INPUT ::
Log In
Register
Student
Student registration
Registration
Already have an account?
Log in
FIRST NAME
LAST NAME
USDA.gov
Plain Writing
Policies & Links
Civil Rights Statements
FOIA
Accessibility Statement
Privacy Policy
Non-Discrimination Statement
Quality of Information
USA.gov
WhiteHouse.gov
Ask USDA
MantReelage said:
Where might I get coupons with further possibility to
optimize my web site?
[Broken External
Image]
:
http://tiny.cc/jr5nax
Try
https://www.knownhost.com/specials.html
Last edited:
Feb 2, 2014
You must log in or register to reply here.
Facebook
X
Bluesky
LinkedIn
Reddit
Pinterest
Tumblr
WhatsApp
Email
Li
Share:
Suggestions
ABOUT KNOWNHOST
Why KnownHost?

==

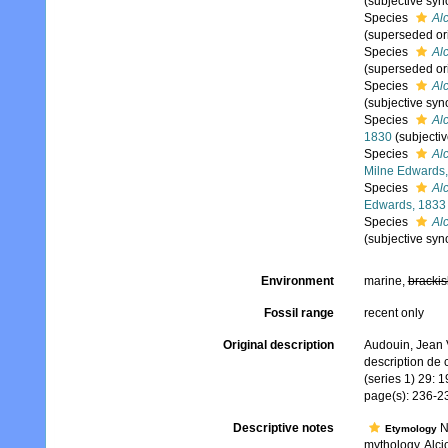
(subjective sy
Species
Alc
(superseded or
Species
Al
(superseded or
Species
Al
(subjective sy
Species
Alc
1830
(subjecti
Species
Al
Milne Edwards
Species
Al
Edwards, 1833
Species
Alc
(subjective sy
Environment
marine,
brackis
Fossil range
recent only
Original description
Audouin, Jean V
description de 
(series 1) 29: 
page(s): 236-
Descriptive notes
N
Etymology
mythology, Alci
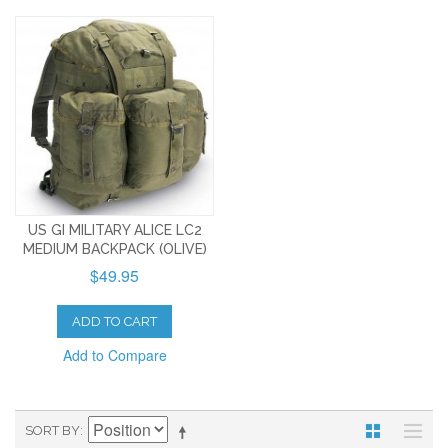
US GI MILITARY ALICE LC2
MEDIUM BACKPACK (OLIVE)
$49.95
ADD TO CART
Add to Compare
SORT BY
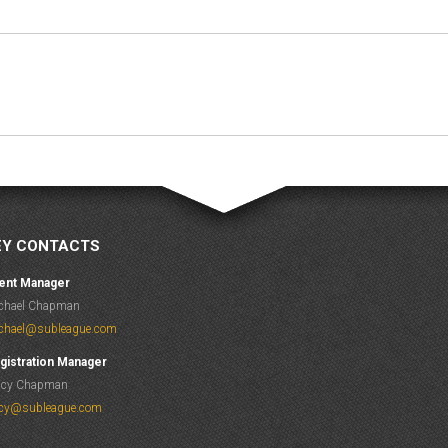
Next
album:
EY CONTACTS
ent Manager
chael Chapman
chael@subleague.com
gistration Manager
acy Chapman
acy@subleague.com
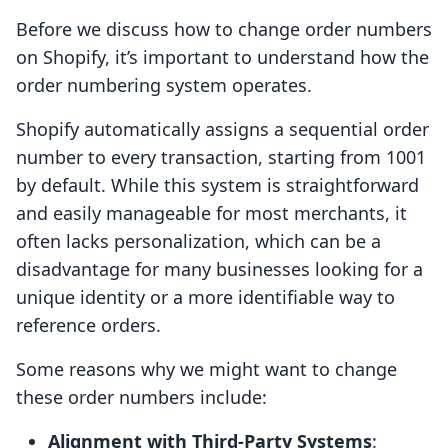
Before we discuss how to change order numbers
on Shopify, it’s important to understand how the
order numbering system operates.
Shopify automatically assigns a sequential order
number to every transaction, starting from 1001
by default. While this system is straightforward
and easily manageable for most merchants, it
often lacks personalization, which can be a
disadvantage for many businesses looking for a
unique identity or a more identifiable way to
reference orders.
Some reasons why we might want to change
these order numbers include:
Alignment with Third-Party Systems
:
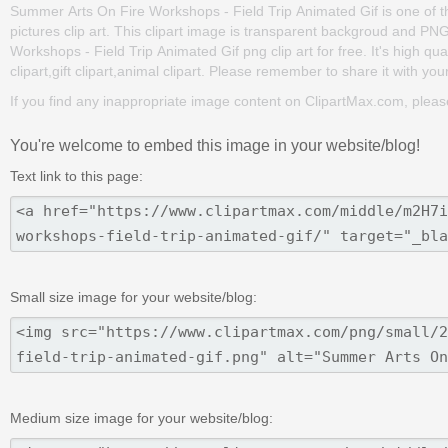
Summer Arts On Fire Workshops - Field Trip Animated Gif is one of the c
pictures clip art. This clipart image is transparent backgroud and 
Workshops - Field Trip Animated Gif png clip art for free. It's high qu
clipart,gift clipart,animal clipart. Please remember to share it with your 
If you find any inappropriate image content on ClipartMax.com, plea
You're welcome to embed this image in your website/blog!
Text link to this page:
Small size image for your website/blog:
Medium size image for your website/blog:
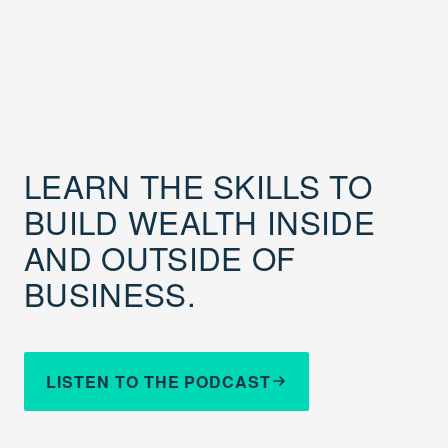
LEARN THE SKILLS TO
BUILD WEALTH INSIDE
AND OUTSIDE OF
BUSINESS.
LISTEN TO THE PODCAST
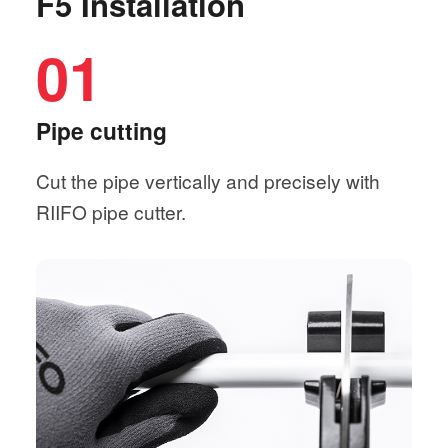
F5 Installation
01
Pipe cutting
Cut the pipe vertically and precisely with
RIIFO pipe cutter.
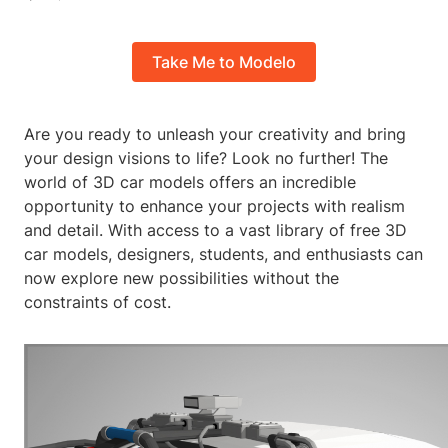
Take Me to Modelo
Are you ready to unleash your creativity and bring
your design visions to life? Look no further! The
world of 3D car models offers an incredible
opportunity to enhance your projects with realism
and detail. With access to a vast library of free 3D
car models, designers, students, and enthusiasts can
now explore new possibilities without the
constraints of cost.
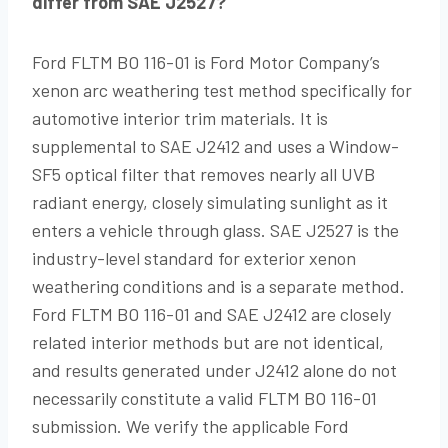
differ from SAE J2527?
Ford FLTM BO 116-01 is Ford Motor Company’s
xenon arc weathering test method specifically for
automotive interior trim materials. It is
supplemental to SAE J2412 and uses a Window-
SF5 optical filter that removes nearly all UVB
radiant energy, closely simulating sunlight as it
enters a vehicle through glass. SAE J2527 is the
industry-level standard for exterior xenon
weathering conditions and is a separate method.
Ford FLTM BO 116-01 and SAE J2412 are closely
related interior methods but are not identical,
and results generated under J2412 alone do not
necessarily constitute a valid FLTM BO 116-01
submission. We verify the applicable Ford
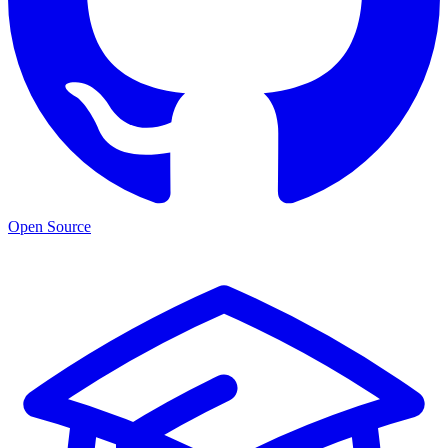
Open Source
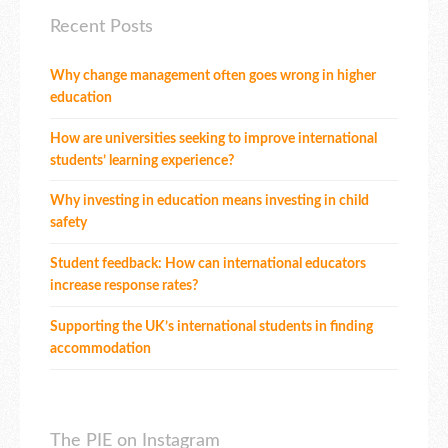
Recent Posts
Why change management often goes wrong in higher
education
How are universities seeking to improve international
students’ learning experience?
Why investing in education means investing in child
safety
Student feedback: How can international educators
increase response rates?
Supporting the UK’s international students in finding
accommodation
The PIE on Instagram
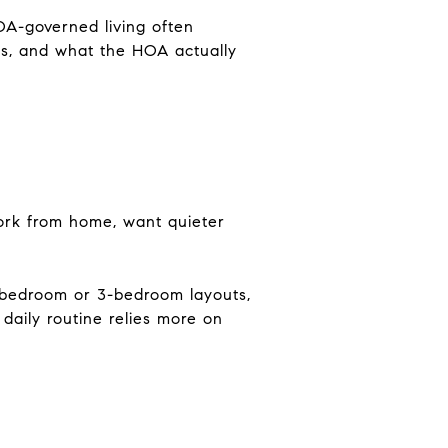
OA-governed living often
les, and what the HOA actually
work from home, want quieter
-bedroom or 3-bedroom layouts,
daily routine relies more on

---

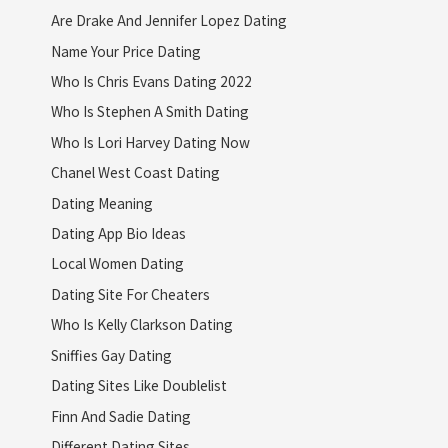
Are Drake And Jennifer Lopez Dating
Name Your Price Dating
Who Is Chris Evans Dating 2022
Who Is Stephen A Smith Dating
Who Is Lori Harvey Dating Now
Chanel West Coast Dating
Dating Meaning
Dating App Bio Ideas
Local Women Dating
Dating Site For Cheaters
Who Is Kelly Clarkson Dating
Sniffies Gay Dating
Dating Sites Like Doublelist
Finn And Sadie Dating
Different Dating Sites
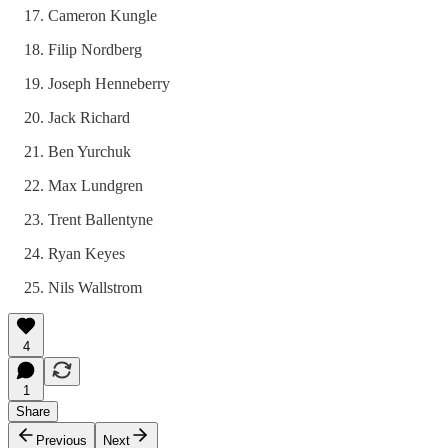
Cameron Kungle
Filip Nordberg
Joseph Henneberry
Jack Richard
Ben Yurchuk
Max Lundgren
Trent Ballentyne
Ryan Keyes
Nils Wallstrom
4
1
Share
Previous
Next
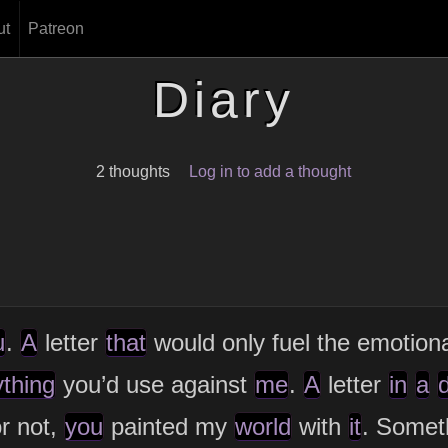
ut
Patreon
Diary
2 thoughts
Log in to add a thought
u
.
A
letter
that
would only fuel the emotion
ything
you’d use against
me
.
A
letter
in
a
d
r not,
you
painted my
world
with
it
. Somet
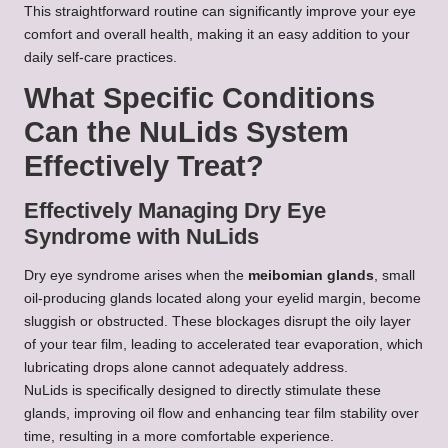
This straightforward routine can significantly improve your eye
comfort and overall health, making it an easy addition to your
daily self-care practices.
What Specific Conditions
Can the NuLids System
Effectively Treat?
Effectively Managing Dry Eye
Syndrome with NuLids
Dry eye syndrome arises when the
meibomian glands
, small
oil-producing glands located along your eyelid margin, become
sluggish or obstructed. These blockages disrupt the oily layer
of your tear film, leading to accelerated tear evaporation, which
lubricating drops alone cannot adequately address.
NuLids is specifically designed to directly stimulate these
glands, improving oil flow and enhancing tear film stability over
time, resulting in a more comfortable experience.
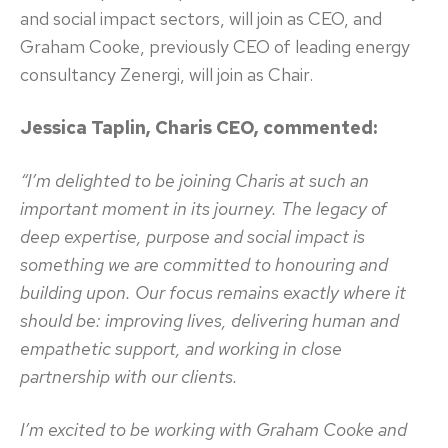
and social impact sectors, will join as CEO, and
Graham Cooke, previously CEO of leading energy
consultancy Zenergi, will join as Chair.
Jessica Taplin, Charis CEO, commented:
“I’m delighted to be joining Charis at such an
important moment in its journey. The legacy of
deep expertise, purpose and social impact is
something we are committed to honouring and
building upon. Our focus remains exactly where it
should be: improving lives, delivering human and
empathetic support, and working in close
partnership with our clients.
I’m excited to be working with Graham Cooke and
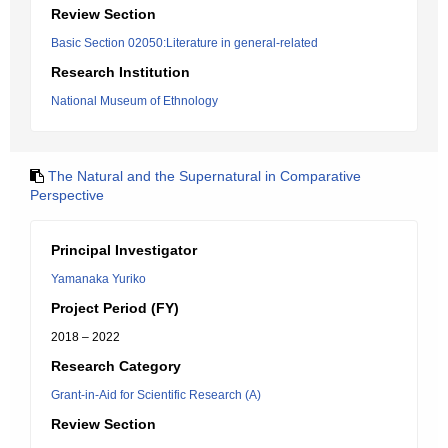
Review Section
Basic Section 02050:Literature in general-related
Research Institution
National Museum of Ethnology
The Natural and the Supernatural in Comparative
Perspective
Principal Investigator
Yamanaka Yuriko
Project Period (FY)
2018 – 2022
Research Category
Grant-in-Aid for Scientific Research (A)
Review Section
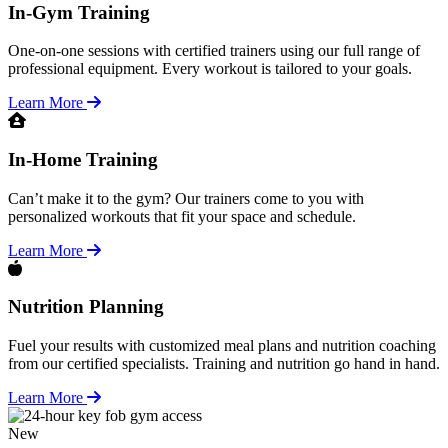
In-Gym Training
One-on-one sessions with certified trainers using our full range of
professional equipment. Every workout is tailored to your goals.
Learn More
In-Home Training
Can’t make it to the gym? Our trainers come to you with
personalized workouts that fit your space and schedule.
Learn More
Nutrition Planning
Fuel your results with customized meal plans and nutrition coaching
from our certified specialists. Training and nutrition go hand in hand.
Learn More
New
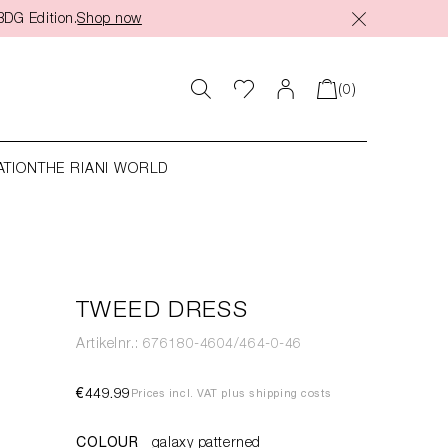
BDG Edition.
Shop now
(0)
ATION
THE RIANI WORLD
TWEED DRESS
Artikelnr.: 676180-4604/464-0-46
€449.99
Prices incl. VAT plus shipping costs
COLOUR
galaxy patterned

WHAT NEEDS TO BE DONE ::
From the data above, copy each line that has the string "Trip".

TASK ANSWER ::
Summer Arts On Fire Workshops - Field Trip Animated Gif is one of the c
Workshops - Field Trip Animated Gif png clip art for free. It's high qu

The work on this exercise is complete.